> **Directions**: Reproduce from the records below, with no pictures, exactly the lines between the one containing "Jak skutecznie, naturalnie zareklamować" and the one containing "Stanowiska koordynatora SOR nie było w", inclusive.

BEGIN Provided data

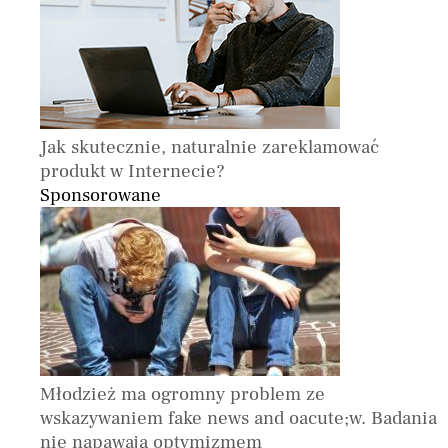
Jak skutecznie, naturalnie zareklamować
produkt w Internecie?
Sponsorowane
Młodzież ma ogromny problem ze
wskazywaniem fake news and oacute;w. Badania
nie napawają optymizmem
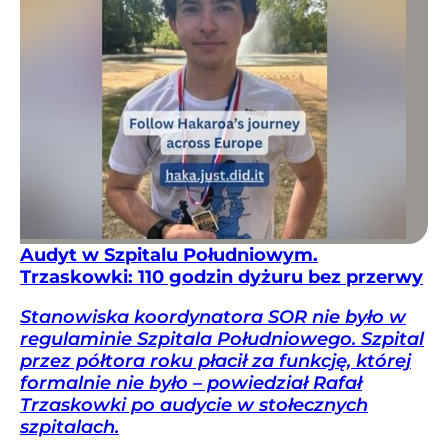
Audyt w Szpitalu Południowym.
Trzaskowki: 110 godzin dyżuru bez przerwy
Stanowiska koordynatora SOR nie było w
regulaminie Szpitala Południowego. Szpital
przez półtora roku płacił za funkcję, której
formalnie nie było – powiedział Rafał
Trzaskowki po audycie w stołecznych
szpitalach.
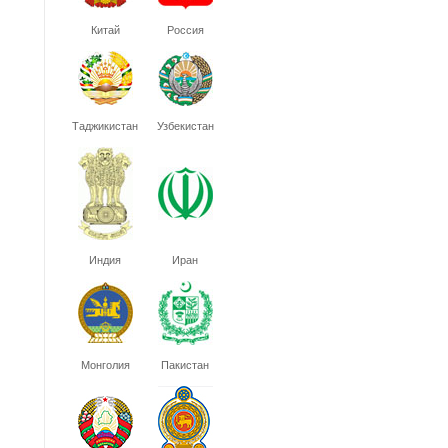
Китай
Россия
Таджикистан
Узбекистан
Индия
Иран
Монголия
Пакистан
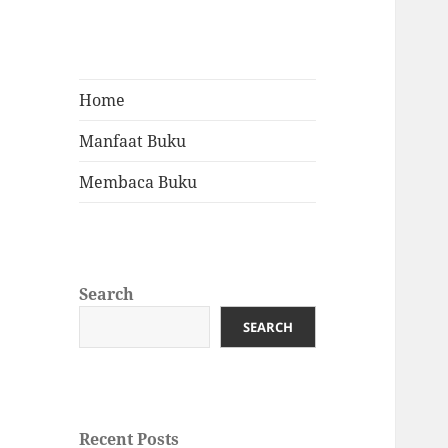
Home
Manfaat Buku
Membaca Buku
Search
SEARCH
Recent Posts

END Provided data
BEGIN Provided data

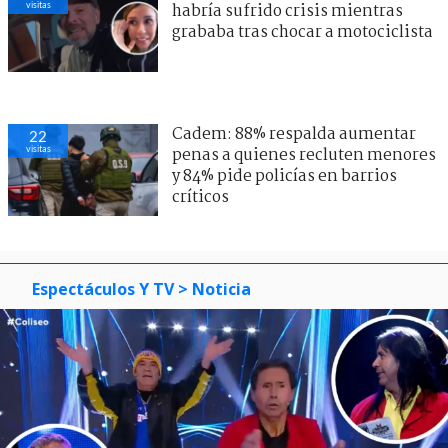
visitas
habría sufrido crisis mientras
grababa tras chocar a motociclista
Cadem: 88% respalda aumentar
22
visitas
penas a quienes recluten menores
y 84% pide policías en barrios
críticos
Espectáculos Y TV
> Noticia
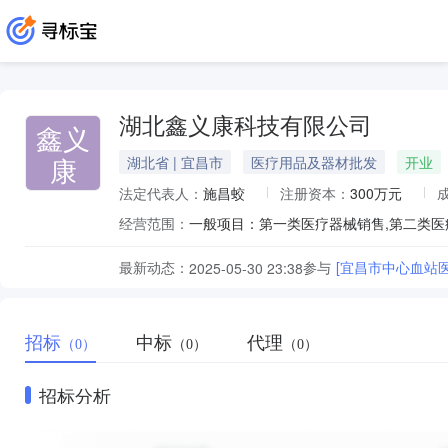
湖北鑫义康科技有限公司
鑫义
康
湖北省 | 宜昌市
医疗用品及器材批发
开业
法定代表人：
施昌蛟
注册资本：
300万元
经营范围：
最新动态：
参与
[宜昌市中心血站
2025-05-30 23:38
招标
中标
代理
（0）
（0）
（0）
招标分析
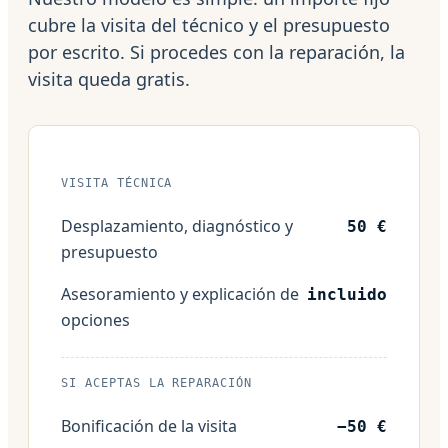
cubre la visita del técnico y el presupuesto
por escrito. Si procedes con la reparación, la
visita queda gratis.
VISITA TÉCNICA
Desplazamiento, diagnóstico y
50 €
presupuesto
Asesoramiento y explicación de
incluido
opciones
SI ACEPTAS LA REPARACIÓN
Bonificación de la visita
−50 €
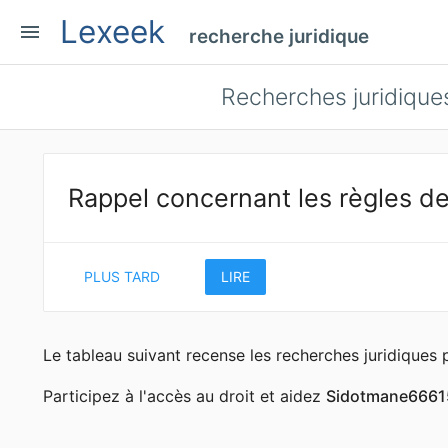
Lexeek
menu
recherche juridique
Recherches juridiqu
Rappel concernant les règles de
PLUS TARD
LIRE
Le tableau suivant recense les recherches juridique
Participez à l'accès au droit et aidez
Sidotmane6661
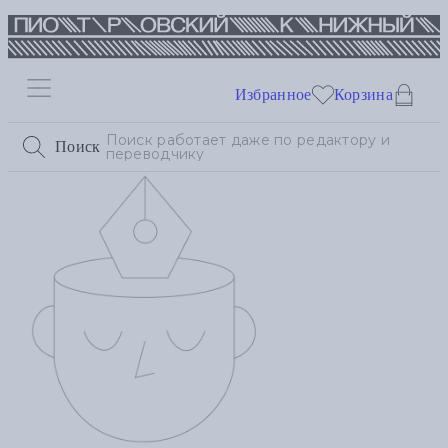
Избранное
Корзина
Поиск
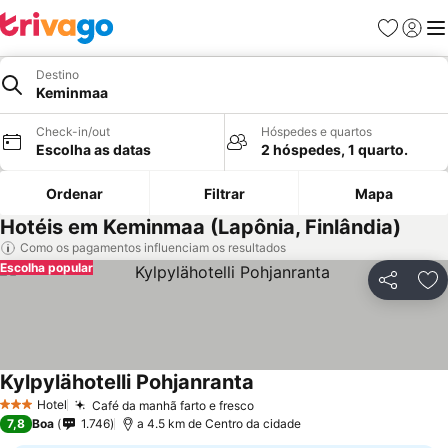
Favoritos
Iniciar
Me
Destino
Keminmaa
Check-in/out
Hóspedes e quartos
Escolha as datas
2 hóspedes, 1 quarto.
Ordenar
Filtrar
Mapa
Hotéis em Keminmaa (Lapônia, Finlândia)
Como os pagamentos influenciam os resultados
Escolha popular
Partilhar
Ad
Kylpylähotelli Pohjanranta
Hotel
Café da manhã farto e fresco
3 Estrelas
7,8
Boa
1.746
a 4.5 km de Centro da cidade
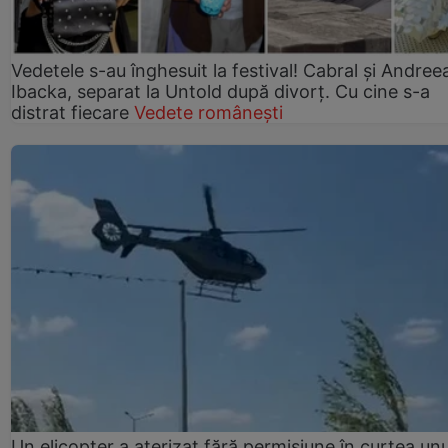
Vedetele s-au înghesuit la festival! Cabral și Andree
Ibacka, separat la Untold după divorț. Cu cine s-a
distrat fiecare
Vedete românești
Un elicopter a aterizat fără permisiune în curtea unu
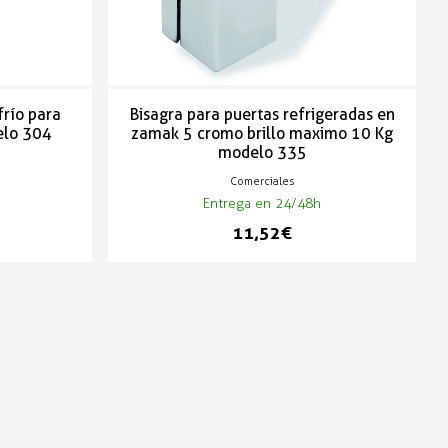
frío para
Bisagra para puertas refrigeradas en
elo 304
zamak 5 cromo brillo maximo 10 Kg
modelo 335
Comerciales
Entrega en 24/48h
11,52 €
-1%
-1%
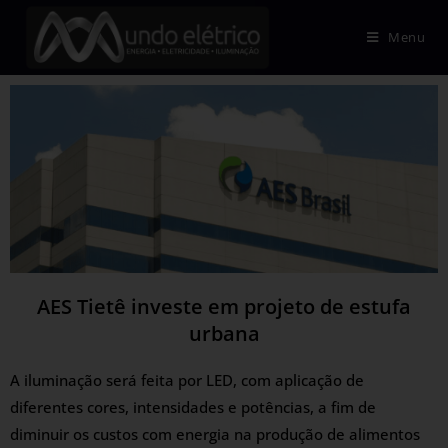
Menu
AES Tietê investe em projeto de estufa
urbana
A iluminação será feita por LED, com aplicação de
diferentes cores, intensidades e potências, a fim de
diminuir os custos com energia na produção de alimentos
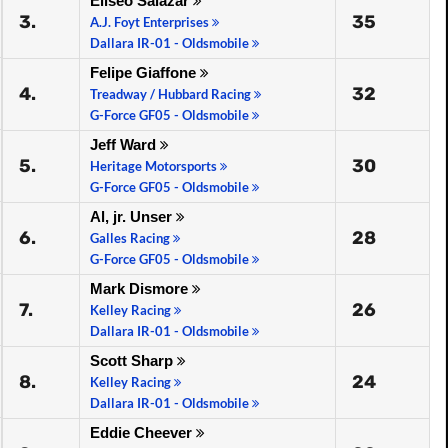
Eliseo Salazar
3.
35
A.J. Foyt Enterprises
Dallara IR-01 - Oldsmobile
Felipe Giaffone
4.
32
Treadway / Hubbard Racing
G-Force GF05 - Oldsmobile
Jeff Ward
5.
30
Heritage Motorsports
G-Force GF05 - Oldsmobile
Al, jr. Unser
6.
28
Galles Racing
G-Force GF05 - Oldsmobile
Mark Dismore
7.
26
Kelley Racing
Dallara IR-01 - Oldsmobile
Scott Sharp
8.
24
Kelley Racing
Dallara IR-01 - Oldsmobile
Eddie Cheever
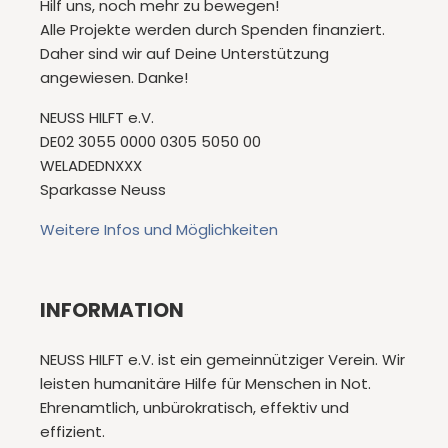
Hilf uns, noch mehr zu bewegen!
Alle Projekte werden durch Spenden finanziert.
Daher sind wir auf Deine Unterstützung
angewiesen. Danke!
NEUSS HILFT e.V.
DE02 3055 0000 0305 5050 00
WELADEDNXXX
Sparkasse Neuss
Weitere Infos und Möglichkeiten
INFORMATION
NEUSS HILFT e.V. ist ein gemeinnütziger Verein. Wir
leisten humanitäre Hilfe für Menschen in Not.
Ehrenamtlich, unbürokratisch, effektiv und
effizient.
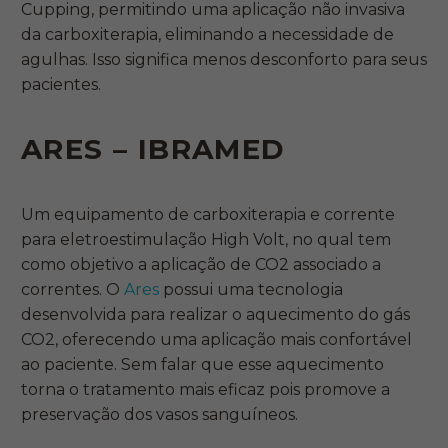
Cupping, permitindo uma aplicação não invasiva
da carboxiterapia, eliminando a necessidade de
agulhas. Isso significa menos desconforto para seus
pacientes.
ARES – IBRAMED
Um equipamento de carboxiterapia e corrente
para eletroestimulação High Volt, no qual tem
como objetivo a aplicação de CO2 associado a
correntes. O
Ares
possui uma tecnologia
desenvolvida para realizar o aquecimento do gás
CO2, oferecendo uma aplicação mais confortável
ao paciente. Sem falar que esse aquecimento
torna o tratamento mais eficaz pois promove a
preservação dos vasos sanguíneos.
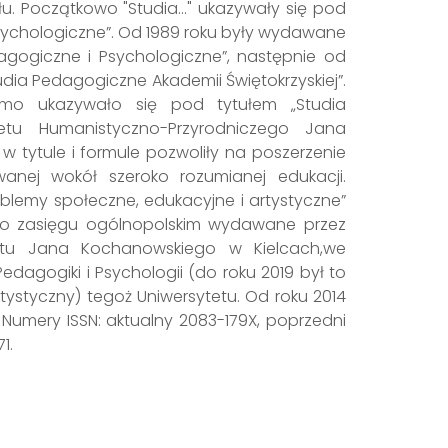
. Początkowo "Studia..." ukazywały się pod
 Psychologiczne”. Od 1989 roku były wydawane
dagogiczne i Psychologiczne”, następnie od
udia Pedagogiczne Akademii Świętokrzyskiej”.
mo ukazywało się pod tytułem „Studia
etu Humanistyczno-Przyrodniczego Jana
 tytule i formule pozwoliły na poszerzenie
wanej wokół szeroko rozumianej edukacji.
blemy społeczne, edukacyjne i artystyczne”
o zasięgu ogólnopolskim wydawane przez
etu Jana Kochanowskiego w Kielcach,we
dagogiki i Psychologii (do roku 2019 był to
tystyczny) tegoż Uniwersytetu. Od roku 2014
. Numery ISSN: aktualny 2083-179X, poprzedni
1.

END Provided data

> **Result of this task**:
Jak skutecznie, naturalnie zareklamować
produkt w Internecie?
Sponsorowane
Młodzież ma ogromny problem ze
wskazywaniem fake news and oacute;w. Badania
nie napawają optymizmem
Audyt w Szpitalu Południowym.
Trzaskowki: 110 godzin dyżuru bez przerwy
Stanowiska koordynatora SOR nie było w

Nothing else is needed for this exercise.